» **Directions for this task**
Your answer is the lines below, exactly, from the one that contains "aufkommt. Im Bereich" through the one that contains "dass klar formulierte", both included.

» **Supplied information**
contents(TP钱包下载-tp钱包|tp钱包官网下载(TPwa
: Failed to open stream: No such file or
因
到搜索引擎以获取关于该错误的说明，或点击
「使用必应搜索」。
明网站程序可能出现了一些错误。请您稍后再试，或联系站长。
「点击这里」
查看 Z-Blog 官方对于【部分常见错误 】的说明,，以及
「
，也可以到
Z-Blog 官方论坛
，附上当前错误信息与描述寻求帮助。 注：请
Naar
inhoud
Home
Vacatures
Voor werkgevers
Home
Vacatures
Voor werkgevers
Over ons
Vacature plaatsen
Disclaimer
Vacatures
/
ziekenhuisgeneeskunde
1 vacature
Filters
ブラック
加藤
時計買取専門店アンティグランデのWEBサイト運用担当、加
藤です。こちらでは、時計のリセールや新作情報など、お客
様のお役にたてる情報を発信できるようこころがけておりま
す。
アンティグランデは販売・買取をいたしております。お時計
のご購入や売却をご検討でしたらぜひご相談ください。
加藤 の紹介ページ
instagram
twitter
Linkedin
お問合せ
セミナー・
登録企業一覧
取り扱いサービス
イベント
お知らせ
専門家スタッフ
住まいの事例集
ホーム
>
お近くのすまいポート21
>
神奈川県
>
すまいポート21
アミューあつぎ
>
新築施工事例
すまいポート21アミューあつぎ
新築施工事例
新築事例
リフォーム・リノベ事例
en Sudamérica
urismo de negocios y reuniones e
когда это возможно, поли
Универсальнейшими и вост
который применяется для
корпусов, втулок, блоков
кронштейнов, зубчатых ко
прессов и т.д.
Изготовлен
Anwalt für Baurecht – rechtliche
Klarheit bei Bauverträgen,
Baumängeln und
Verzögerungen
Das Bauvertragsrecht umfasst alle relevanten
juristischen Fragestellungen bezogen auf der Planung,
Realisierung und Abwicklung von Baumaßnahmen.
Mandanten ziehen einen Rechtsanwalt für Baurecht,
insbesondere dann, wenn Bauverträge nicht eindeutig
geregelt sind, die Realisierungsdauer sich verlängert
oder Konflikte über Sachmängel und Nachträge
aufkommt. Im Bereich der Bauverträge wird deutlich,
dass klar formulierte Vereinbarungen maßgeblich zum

--

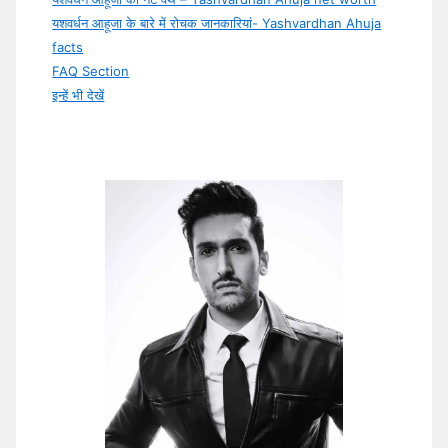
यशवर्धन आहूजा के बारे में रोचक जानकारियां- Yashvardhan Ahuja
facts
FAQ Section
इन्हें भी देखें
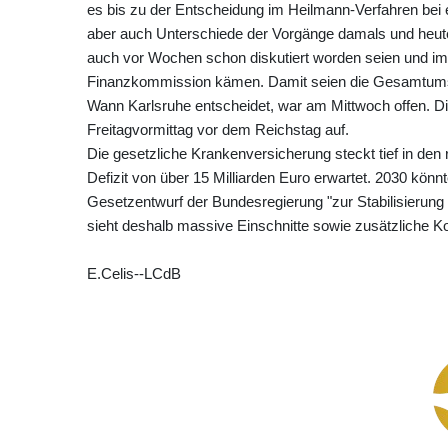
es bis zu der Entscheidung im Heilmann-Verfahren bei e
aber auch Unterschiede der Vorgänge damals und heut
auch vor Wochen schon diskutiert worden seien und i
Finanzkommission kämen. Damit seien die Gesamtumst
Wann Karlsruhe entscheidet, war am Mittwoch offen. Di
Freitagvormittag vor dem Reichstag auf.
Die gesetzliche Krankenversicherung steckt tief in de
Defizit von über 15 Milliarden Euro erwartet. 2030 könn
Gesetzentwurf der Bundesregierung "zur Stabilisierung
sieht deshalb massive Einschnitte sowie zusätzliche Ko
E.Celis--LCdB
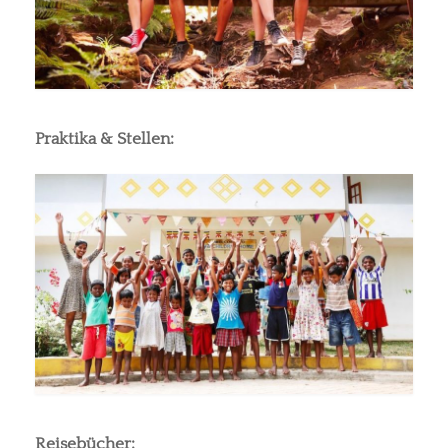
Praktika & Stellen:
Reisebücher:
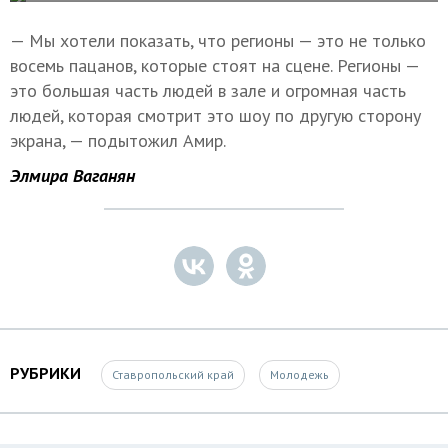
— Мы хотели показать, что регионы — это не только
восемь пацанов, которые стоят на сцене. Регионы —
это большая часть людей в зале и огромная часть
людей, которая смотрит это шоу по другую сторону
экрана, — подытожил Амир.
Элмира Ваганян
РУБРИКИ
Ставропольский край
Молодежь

» **Your solution**
aufkommt. Im Bereich der Bauverträge wird deutlich,
dass klar formulierte Vereinbarungen maßgeblich zum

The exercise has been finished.